Ruffalo v. TransTech Service Partners, Inc., C.A. No. 5039-VCP (Del. Ch. Aug. 23, 2010) (Vice Chancellor Parsons)

In this memorandum opinion, the Court of Chancery applied the objective theory of contracts to claims by plaintiff stockholders of a special purpose acquisition “blank check” company that defendant TransTech Services Partners, Inc. (“TransTech” or the “Company”) and its directors violated the Company’s charter, as well as a  related trust agreement and Form S-1 registration statement, by making payments in connection  with the Company’s dissolution above and beyond an $800,000 limit on working capital expenses imposed by the trust agreement.
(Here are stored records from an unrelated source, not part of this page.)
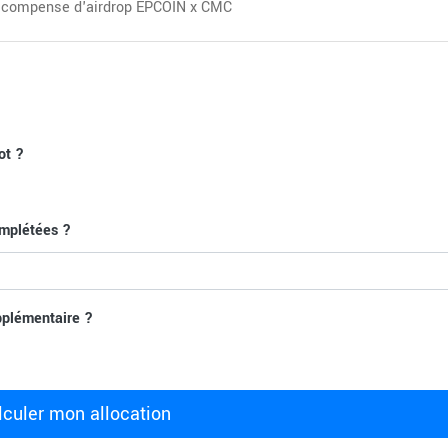
 récompense d'airdrop EPCOIN x CMC
ot ?
mplétées ?
pplémentaire ?
lculer mon allocation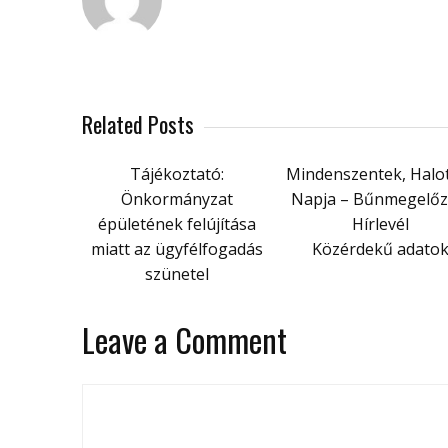
Related Posts
Tájékoztató:
Mindenszentek, Halo
Önkormányzat
Napja – Bűnmegelőz
épületének felújítása
Hírlevél
miatt az ügyfélfogadás
Közérdekű adato
szünetel
Leave a Comment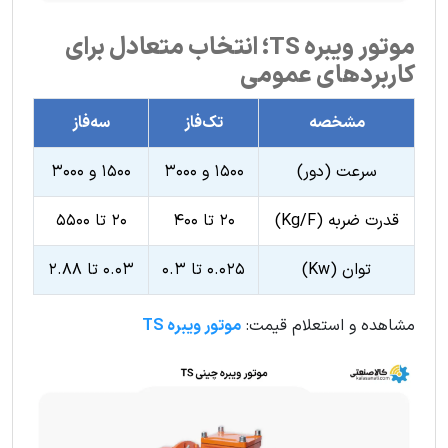
موتور ویبره TS؛ انتخاب متعادل برای
کاربردهای عمومی
مشخصه
تک‌فاز
سه‌فاز
سرعت (دور)
۱۵۰۰ و ۳۰۰۰
۱۵۰۰ و ۳۰۰۰
قدرت ضربه (Kg/F)
۲۰ تا ۴۰۰
۲۰ تا ۵۵۰۰
توان (Kw)
۰.۰۲۵ تا ۰.۳
۰.۰۳ تا ۲.۸۸
مشاهده و استعلام قیمت:
موتور ویبره TS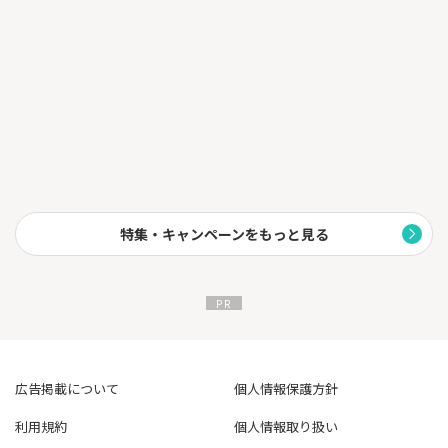
特集・キャンペーンをもっと見る
広告掲載について
個人情報保護方針
利用規約
個人情報取り扱い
TransTech was formed in 2006, and filed a Form S-1 registration statement with the SEC (the “Form S-1”) in anticipation of its IPO. Contemporaneous with such filing, TransTech entered into a trust agreement (the “Trust Agreement”), stating that the trust would hold the proceeds of the Company’s IPO on behalf of TransTech IPO stockholders (the “IPO Stockholders”) in a trust fund (the “Trust Fund”). TransTech completed its IPO in May 2007,generating net proceeds of $7.88 per share. Under the terms of the charter, proceeds held in the Trust Fund were only available for distribution upon the consummation of a business combination, or, if the Company failed to enter into a business combination within 18 months of the IPO (24 months if the Company signed a letter of intent to enter into a business combination within 18 months), upon the Trust Fund’s liquidation. The charter also provided that the Company’s right to withdraw interest monies from the Trust Fund was governed by the Form S-1, while the Trust Agreement delineated the rights of the IPO Stockholders to receive distributions from the Trust Fund. Section 2(b) of the Trust Agreement authorized the Company to make distributions from the Trust Fund of up to $800,000 for working capital expenses, while Section 2(c) of the Trust Agreement outlined the Company’s right to withdraw funds from the Trust Fund in the event the Company was dissolved.
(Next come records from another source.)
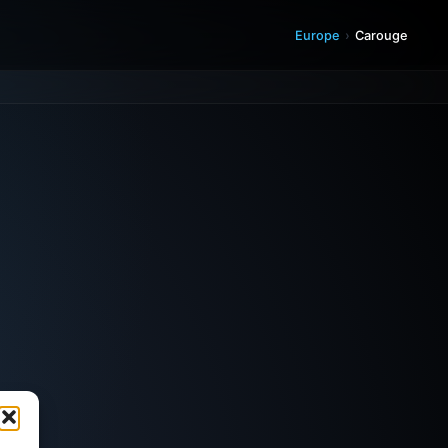
Europe
›
Carouge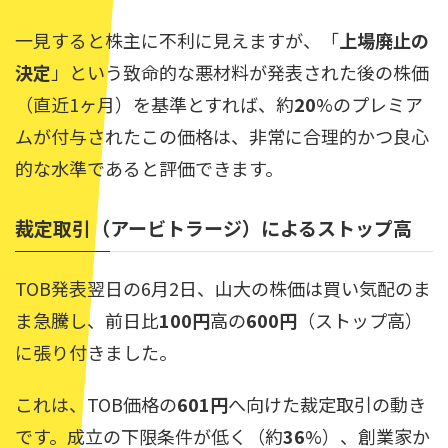
一見すると株主に不利に見えますが、「
上場廃止の
決定
」という致命的な悪材料が発表された後の株価
（直近1ヶ月）を基準とすれば、約
20
%のプレミア
ムが付与されたこの価格は、非常に合理的かつ良心
的な水準であると評価できます。
裁定取引（アービトラージ）によるストップ高
TOB発表翌日の6月2日、山大の株価は買い気配のま
ま急騰し、前日比
100円
高の
600円
（ストップ高）
に張り付きました。
これは、TOB価格の
601円
へ向けた裁定取引の動き
です。成立の下限条件が低く（約
36
%）、創業家か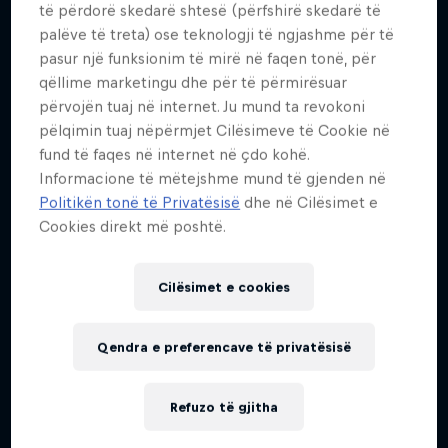
Follow Ford Performance on their journey to the
të përdorë skedarë shtesë (përfshirë skedarë të
Dakar Rally 2025
palëve të treta) ose teknologji të ngjashme për të
pasur një funksionim të mirë në faqen tonë, për
1 Sezoni · 4 episodet
qëllime marketingu dhe për të përmirësuar
RALLY RAID
përvojën tuaj në internet. Ju mund ta revokoni
pëlqimin tuaj nëpërmjet Cilësimeve të Cookie në
fund të faqes në internet në çdo kohë.
Informacione të mëtejshme mund të gjenden në
Politikën tonë të Privatësisë
dhe në Cilësimet e
Cookies direkt më poshtë.
Cilësimet e cookies
Qendra e preferencave të privatësisë
Refuzo të gjitha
TransTech failed to enter into a business combination within the required timeframe, and in July 2009, the IPO Stockholders voted to dissolve TransTech, and later received a distribution of $7.88 per share from the Company.  Plaintiffs’ complaint, which was filed after such distribution, alleged that defendants’ withdrawal of monies in excess of the $800,000 working capital expense cap contained in the Trust Agreement, for purposes of dissolving and liquidating the Company, violated the terms of the Company’s formation documents, and asserted claims against defendants for (i) breach of the corporate charter, (ii) breach of constructive trust, (iii) fraud, and (iv) conversion. Defendants argued that the $800,000 cap for working capital expenses contained in Section 2(b) of the Trust Agreement was inapplicable in the context of a dissolution and liquidation of the Company, the terms of which were defined in Section 2(c) of the Trust Agreement.
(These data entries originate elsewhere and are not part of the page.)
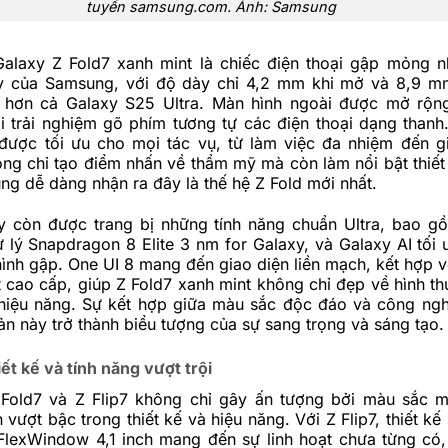
tuyến samsung.com. Ảnh: Samsung
 Galaxy Z Fold7 xanh mint là chiếc điện thoại gập mỏng n
y của Samsung, với độ dày chỉ 4,2 mm khi mở và 8,9 m
 hơn cả Galaxy S25 Ultra. Màn hình ngoài được mở rộng
i trải nghiệm gõ phím tương tự các điện thoại dạng thanh
được tối ưu cho mọi tác vụ, từ làm việc đa nhiệm đến giả
ng chỉ tạo điểm nhấn về thẩm mỹ mà còn làm nổi bật thiết k
ng dễ dàng nhận ra đây là thế hệ Z Fold mới nhất.
y còn được trang bị những tính năng chuẩn Ultra, bao 
 lý Snapdragon 8 Elite 3 nm for Galaxy, và Galaxy AI tối ư
nh gập. One UI 8 mang đến giao diện liền mạch, kết hợp vớ
 cao cấp, giúp Z Fold7 xanh mint không chỉ đẹp về hình t
iệu năng. Sự kết hợp giữa màu sắc độc đáo và công nghệ
ản này trở thành biểu tượng của sự sang trọng và sáng tạo.
iết kế và tính năng vượt trội
Fold7 và Z Flip7 không chỉ gây ấn tượng bởi màu sắc 
n vượt bậc trong thiết kế và hiệu năng. Với Z Flip7, thiết k
FlexWindow 4,1 inch mang đến sự linh hoạt chưa từng có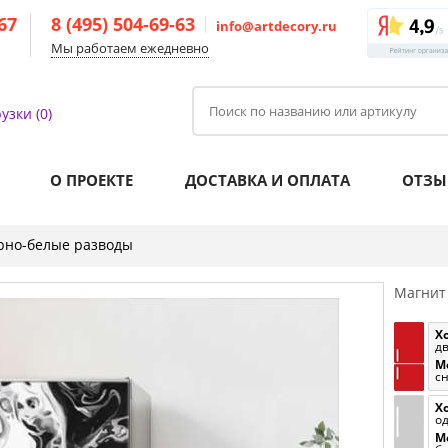
-67
8 (495) 504-69-63
info@artdecory.ru
Мы работаем ежедневно
узки (0)
О ПРОЕКТЕ
ДОСТАВКА И ОПЛАТА
ОТЗЫ
рно-белые разводы
Магнит
Х
д
М
с
Х
о
М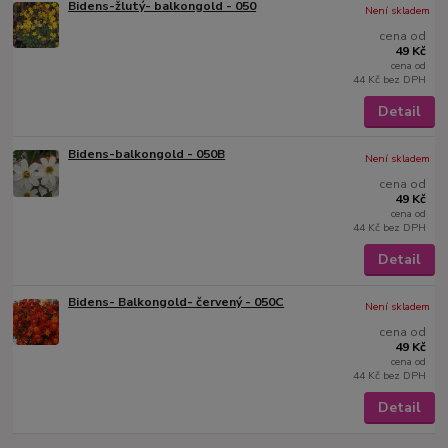
Bidens-žlutý- balkongold - 050
Není skladem
cena od
49 Kč
cena od
44 Kč
bez DPH
Detail
Bidens-balkongold - 050B
Není skladem
cena od
49 Kč
cena od
44 Kč
bez DPH
Detail
Bidens- Balkongold- červený - 050C
Není skladem
cena od
49 Kč
cena od
44 Kč
bez DPH
Detail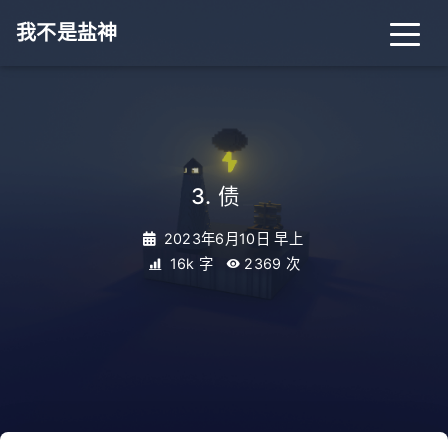
我不是盐神
3. 债
_
2023年6月10日 早上
16k 字
2369
次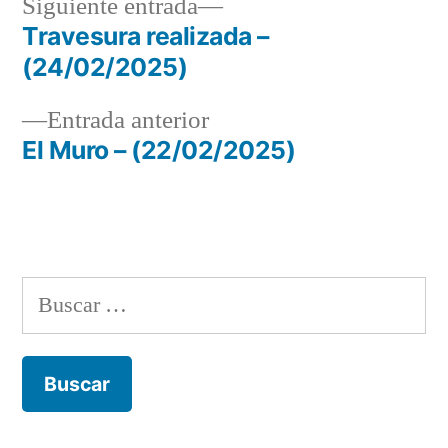
Siguiente
Siguiente entrada
entrada:
Travesura realizada –
Navegación
(24/02/2025)
de
Entrada
Entrada anterior
entradas
anterior:
El Muro – (22/02/2025)
Buscar: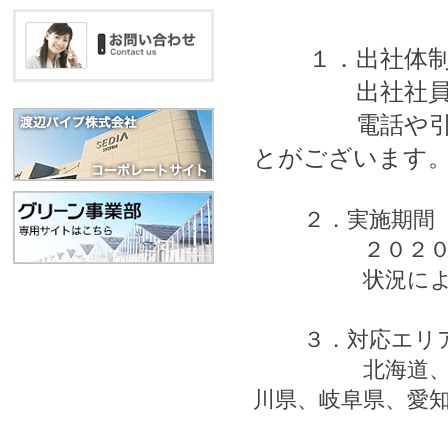
１．出社体
出社社員の
電話や引き取
とがございます
２．実施期間
２０２０年４月
状況により期間
３．対応エリ
北海道、茨城県
川県、岐阜県、愛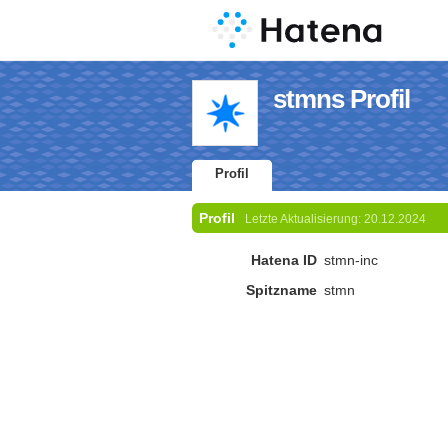
stmns Profil
Profil
Profil
Letzte Aktualisierung:
20.12.2024
Hatena ID
stmn-inc
Spitzname
stmn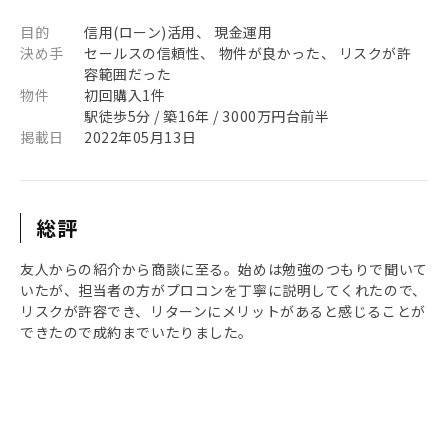
目的
信用(ローン)活用、 現金運用
決め手
セールスの信頼性、 物件が良かった、 リスクが許
容範囲だった
物件
初回購入1件
駅徒歩5分 / 築16年 / 3000万円台前半
掲載日
2022年05月13日
総評
友人からの紹介から商談に至る。始めは勉強のつもりで聞いて
いたが、担当者の方がプロコンを丁寧に説明してくれたので、
リスクが許容でき、リターンにメリットがあると感じることが
できたので成約までいたりました。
Applying the objective theory of contracts to counts (i), (ii) and (iv) of the complaint, the court first stated that language contained in the charter and the Form S-1 suggested that the Trust Agreement controlled the Company’s right to withdraw interest monies from the Trust Fund. The court then determined, based upon language contained in both the Trust Agreement and the Form S-1, that Section 2(b) and 2(c) should be read independent of one another, and that the $800,000 cap on working capital expenses defined in Section 2(b) therefore did not apply in the context of a dissolution and liquidation of the Company. Although the court granted defendants’ motion to dismiss counts (i), (ii) and (iv) with regard to payments to third-party creditors, the court denied a similar motion to dismiss such counts for payments made by the Company to certain sponsors and affiliates, finding that plaintiffs pled facts sufficient to suggest that such payments were improper under the terms of the Form S-1. Finally, the court granted defendants’ motion to dismiss count (iii) of plaintiffs’ claim for failure to plead fraud with the required particularity.